My Malay girlfriend cooks every vegetable which struck me as odd. She and I love this dish and the added zing from some chili. She says this is very authentic.
HWC Magazine says
Thanks so much Ian. We know it may sound strange but literally every vegetable can be stir fried. Romaine lettuce is a great lettuce to try as it is sturdy and keeps its crunch. Take Care
I first experienced cooked Romain in Asia and it surprised my Western sensibilities— but once you taste it it’s very nice.
HWC Magazine says
Thank you. Stir frying or grilling romaine lettuce might sound odd but after you try it once, you will wonder why you waited so long to give it a try. Stay well and take care
Thank you for the lettuce. Sometimes romaine lettuce ( outside) leaves are to tough, so I was glad that we can stir fry them. Will try tomorrow. I really like chinese vegetables, and the seasonings. I never know what seasoning is correct so usually use some of all that I have. Really like sesame oil, hot oil, 5 spice, etc. Never know if I'm using the right ones or the right amount, but we eat it anyway. Thank you.

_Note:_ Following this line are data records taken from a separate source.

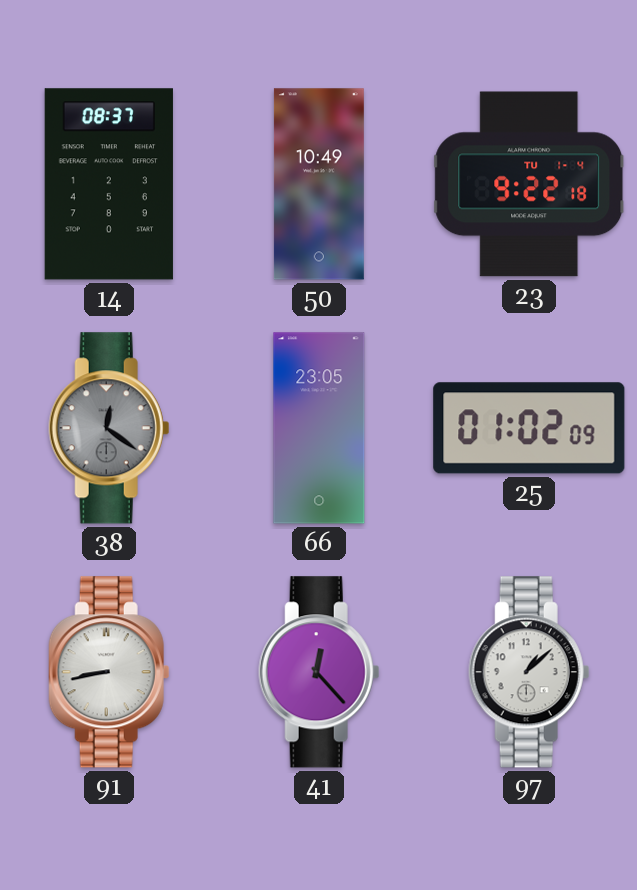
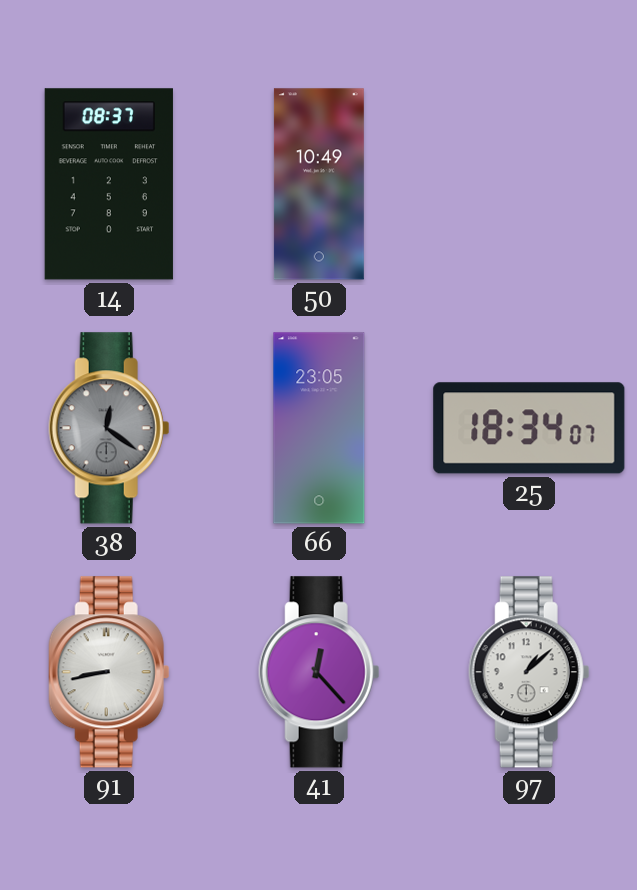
23: 9:22 -> none
25: 01:02 -> 18:34
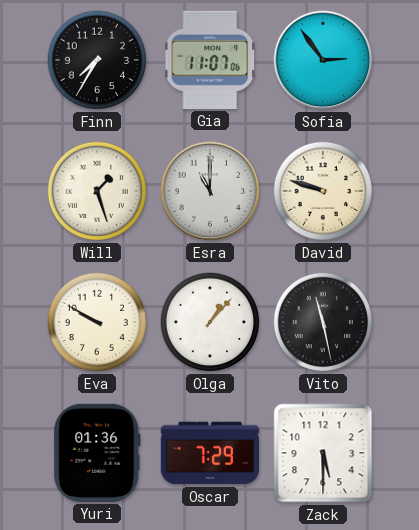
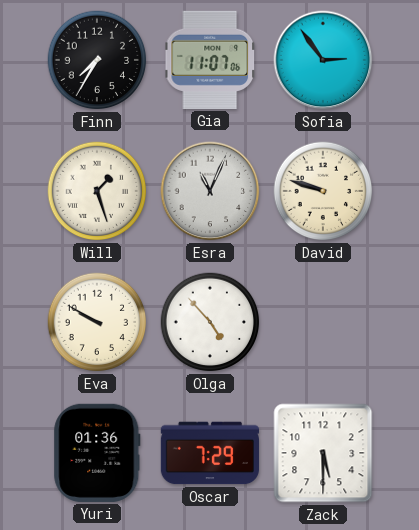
Esra: 11:00 -> 11:04
Olga: 1:07 -> 4:53
Vito: 11:28 -> none
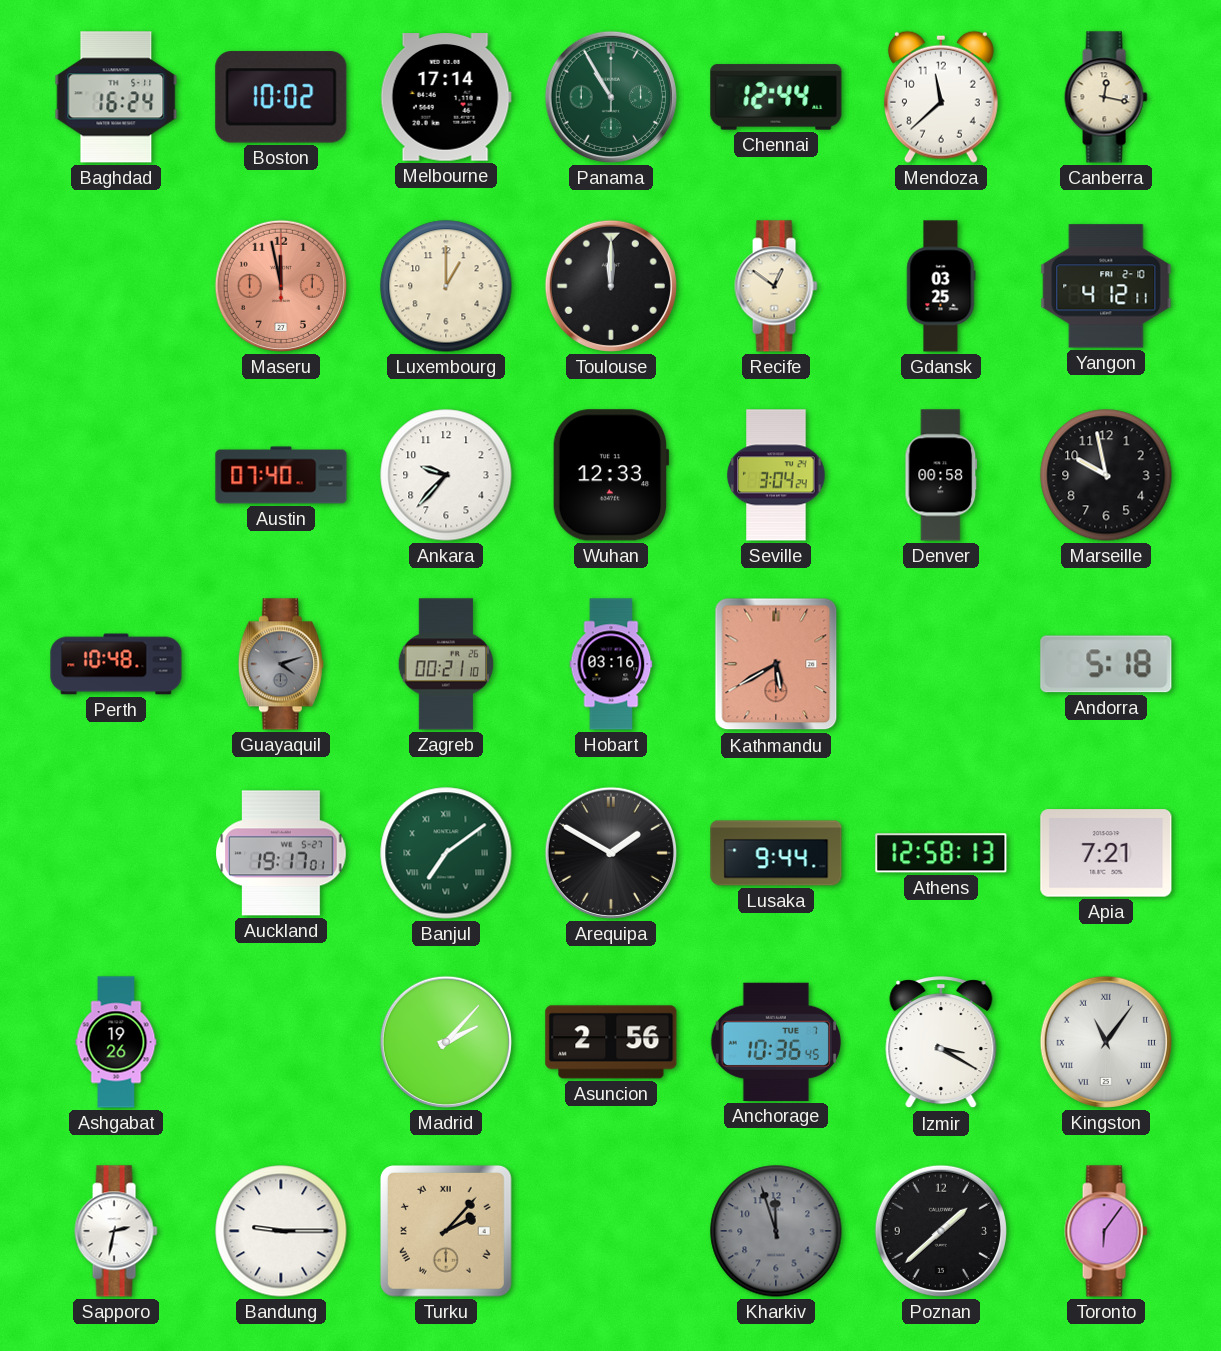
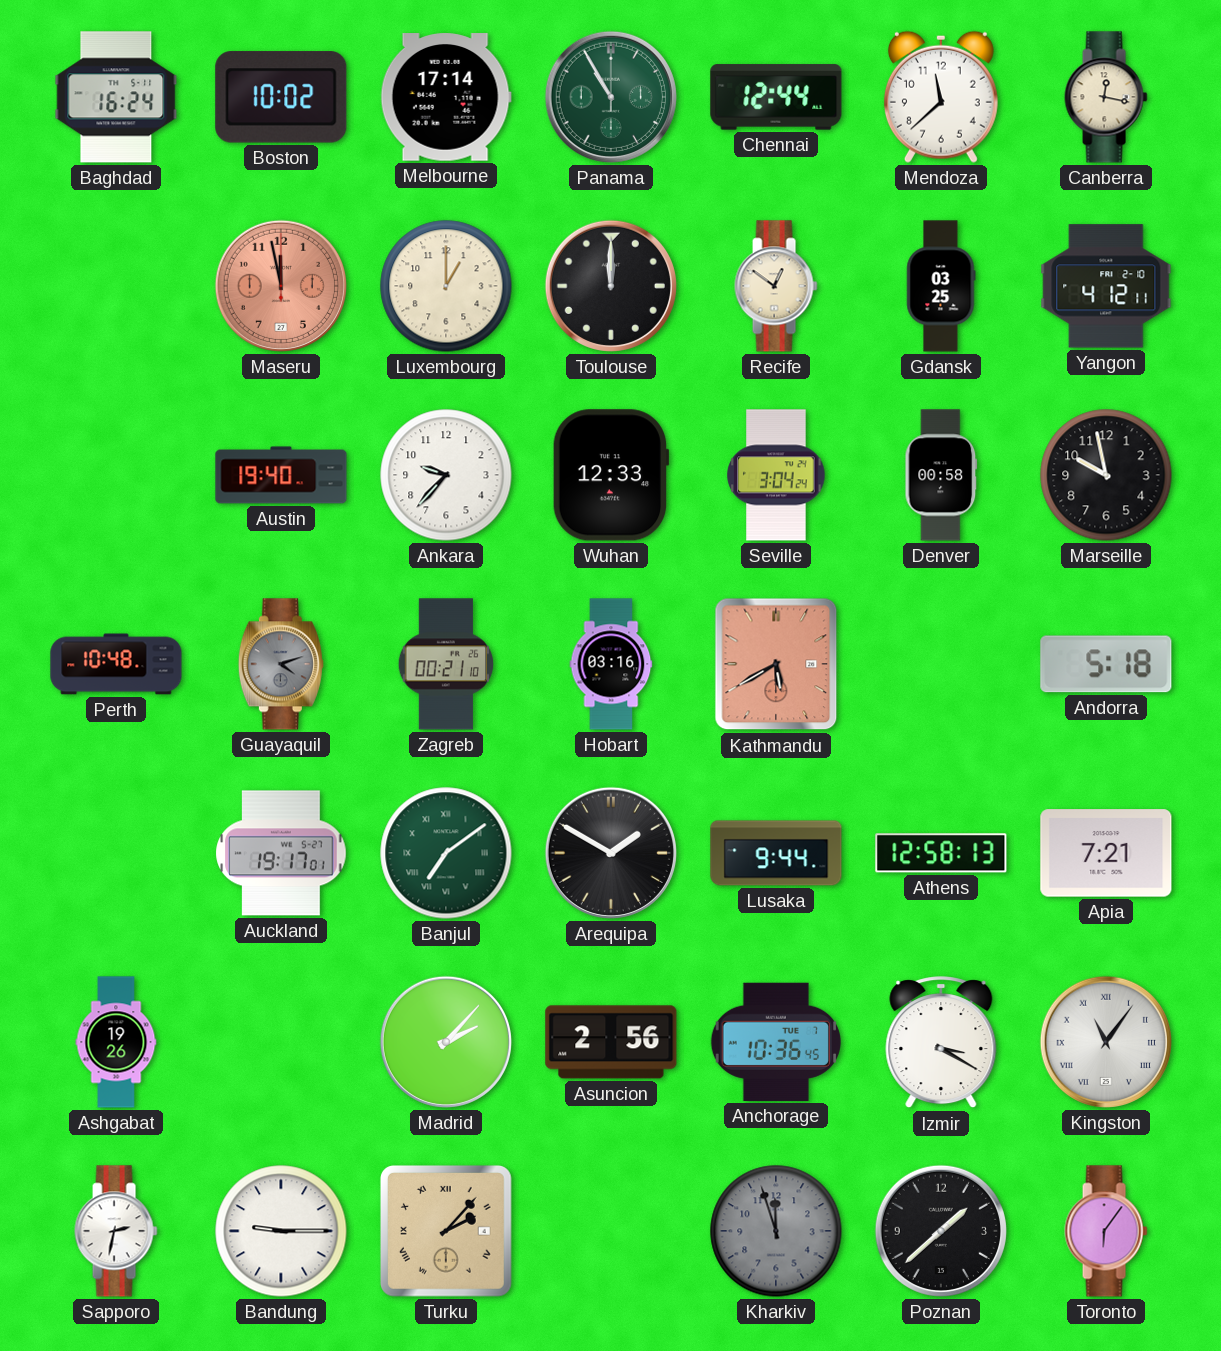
Austin: 07:40 -> 19:40
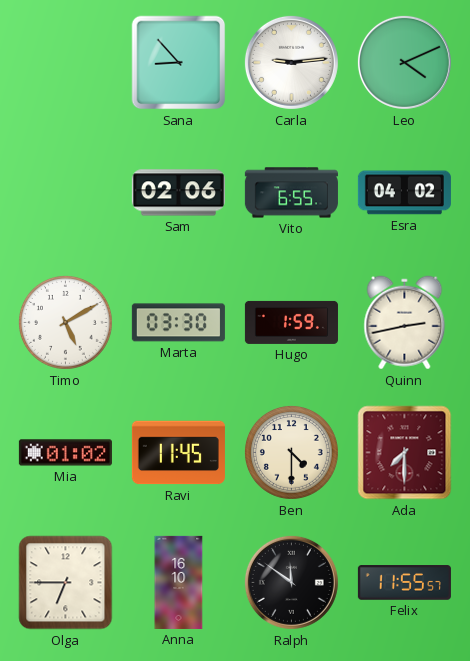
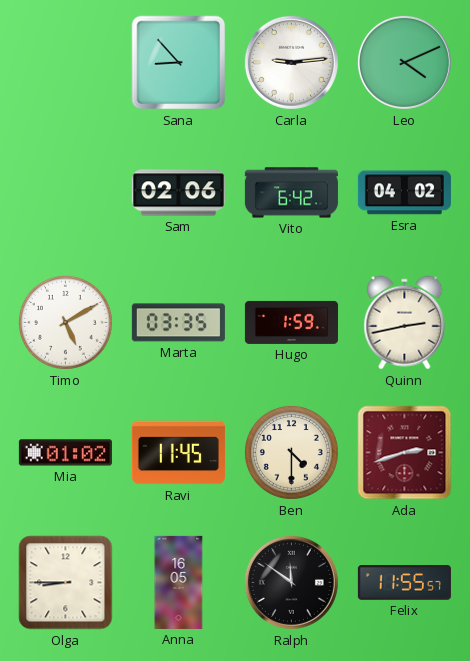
Vito: 6:55 -> 6:42
Marta: 03:30 -> 03:35
Ada: 7:30 -> 2:42
Olga: 6:45 -> 8:45
Anna: 16:10 -> 16:05
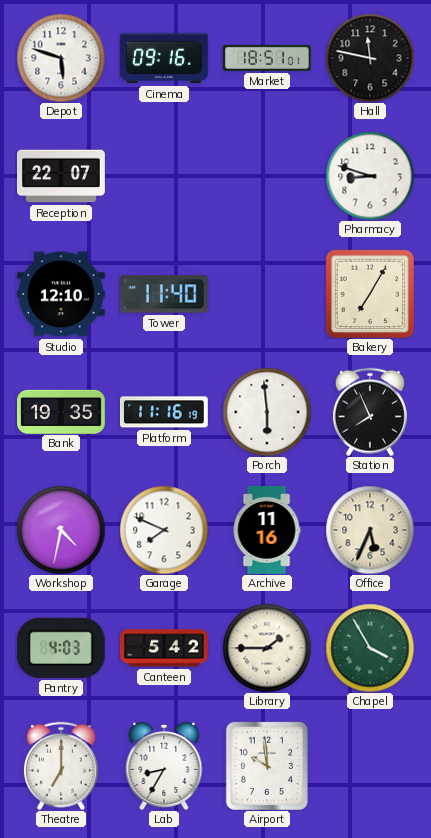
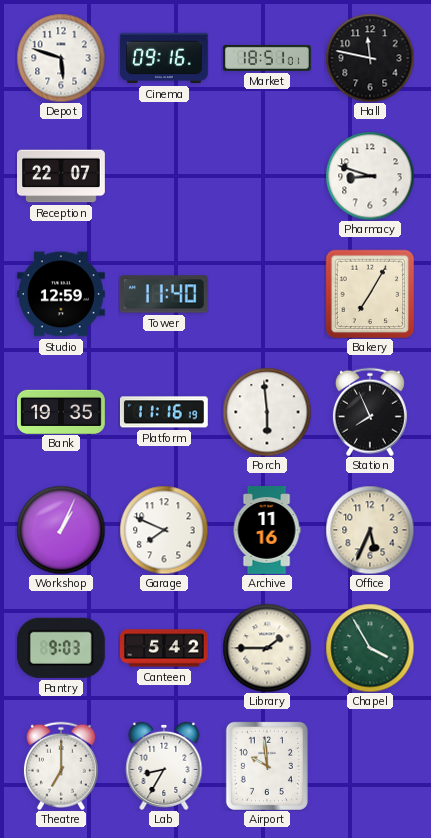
Studio: 12:10 -> 12:59
Workshop: 4:32 -> 1:04
Pantry: 4:03 -> 9:03
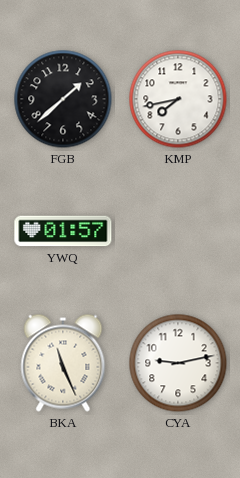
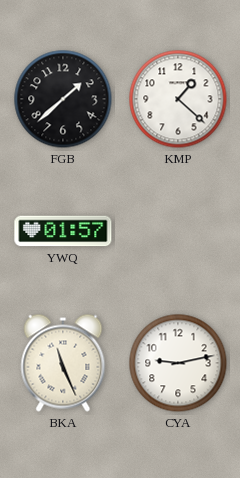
KMP: 7:43 -> 1:22
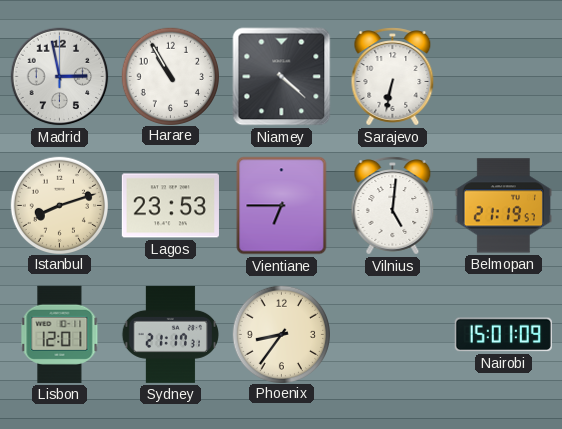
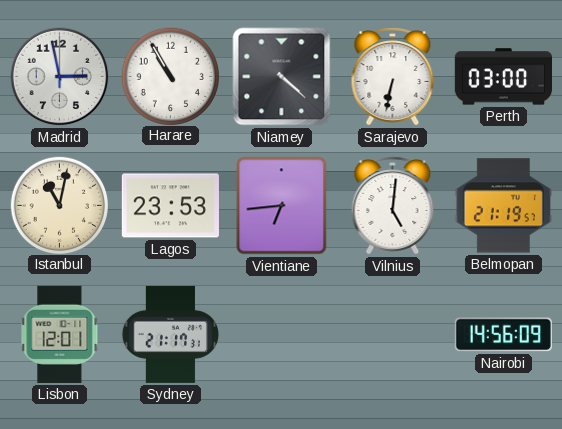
Perth: none -> 03:00
Istanbul: 8:12 -> 11:02
Vientiane: 6:45 -> 6:44
Phoenix: 8:36 -> none
Nairobi: 15:01 -> 14:56
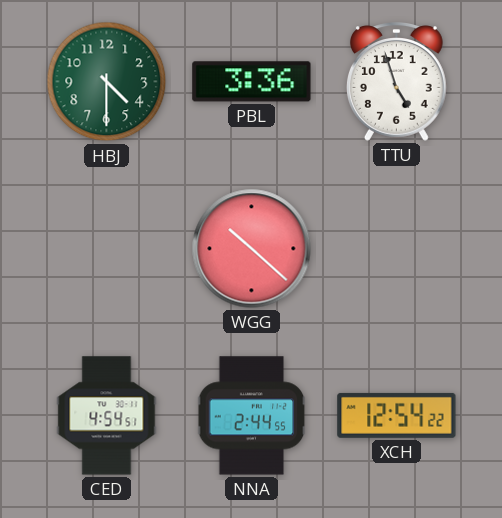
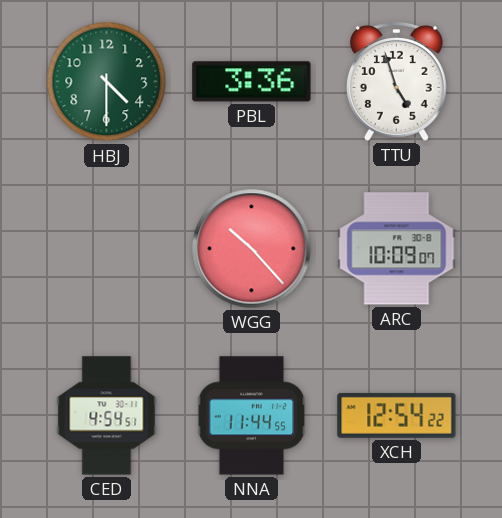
WGG: 10:22 -> 10:23
ARC: none -> 10:09
NNA: 2:44 -> 11:44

I tried grilling Romaine once and wasn't too crazy about it...not very interesting, but then it was just grilled Romaine - no seasonings. Your stir fried Romaine looks amazing! Love the seasoning and dressing and chile flakes. This would make an excellent side for just about any dish! Thanks for sharing this Bobbi!
Kayiu @ Saucy Spatula says
Cooked lettuce is like total comfort food for me. My mom would always either cook it with oyster sauce or have it served on the side. It's such a light and easy side dish to have to balance a heavier dish like pork belly! 😉
Now I would have said "you're crazy" too but last week in my Blue Apron delivery, I had a meal that added a small head of butter lettuce (much like romaine), cut in half & cooked at the end of the recipe on top of the stir fry. It was wonderful!
I do love those dishes & it would not be a good idea to get me inside that shop - I could do a lot of shopping there.
[email protected] says
Everything in me wants to say, I'll take your word for it. But.... Your pictures look amazing and your recipes havent let me down yet. I'm gonna try it BAM.
I grew up with this dish...and yes, when I first made this dish for my husband, you should see his face...and now he loves it!
Have a great week Bobbi 🙂
Just came back to blogging after a break and found this fantastic recipe. Such a creative way to prepare lettuce, Pinned!
dedy oktavianus pardede says
never had cooked romaine lettuce before, tempting to try....
Maggie | Omnivore's Cookbook says
The stir fried romaine lettuce is always a great comfort dish for me! Just like you, I prefer a lighter version. Even when I cook them with oyster sauce, I only use a tiny amount to add flavor. I love the big collection of the vase and the plate! I with foshan is closer to Beijing!